Choir: (n) an organized group of singers
I found that being in a choir squashed my desire to be heard. Yes, you have to be willing to blend.
Matter of fact, they talk about “the blend”–that particular sound that a group of singers makes which is supposedly unique unto them.
It is fairly restrictive. Even the names are:
The Mormon Tabernacle Choir: “To sing, I have to be Mormon, get directions to the tabernacle, and then hide my voice among other song birds. I am en-caged.”
I felt this in high school.
When I quit the football team because I discovered they made fat boys run, I realized that my second-greatest interest other than tackling running backs was singing. It seemed logical to join the choir, since that was the avenue afforded to me on the thoroughfare of musical expression.
I hated choir. Nobody could hear me sing. They commented on “the blend,” or applauded the musical director, or noted how the robes looked so good.
It drove me nuts.
So in rehearsal one day, in a fit of rebellion and pending insanity, I just started singing another song from my standing position in the choir, while the rest of the parakeets tweeted out the prepared number.
My voice was strong, but certainly not powerful enough to overcome the mass musical. But it was annoying enough that the director kept tilting her head, leaning in with squinting eyes, trying to determine what was disrupting her “blend.” I just kept singing a different song–a little quieter, but with enough volume to create frustration on the face of the conductor.
After a few moments, she took her baton and tapped it violently against the music stand, stopping the proceedings.
“Is everybody singing the same song?” she bellowed to the gathered.

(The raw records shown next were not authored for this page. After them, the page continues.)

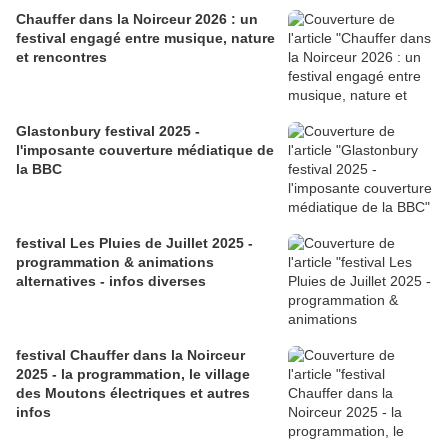
Chauffer dans la Noirceur 2026 : un
festival engagé entre musique, nature
et rencontres
Glastonbury festival 2025 -
l'imposante couverture médiatique de
la BBC
festival Les Pluies de Juillet 2025 -
programmation & animations
alternatives - infos diverses
festival Chauffer dans la Noirceur
2025 - la programmation, le village
des Moutons électriques et autres
infos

Those standing closest to me, who heard my little interpretation, turned in unison and gazed in my direction.
I was caught. The director peered at me intensely and said, “Were you singing a different song?”
I paused–not so much to make it seem like I was making up a story, but just to express my alarm. Then I replied, “I thought we were doing Number Eight in the program.”
I don’t think she believed me, but she played along.
“No,” she said. “It’s Number Seven. I’m sorry if I did not make that clear.”
“You’re forgiven,” I replied in my snootiest voice.
She nearly lost all sensibility. Glaring at me, she said tersely, “Thank you.”
We resumed singing, and I couldn’t help myself. Once we had gotten a chorus of the song in, I reverted back to my former tune, which was completely alternative to “the blend.”
This time she stopped and used her baton to point toward the door as she screamed, “Get outta here!”
There were giggles and whispers as I made my way out, escaping the class. Fortunately for me, she was not specific about where I should get–so since I was told to be punished, I just went early to have a leisurely lunch.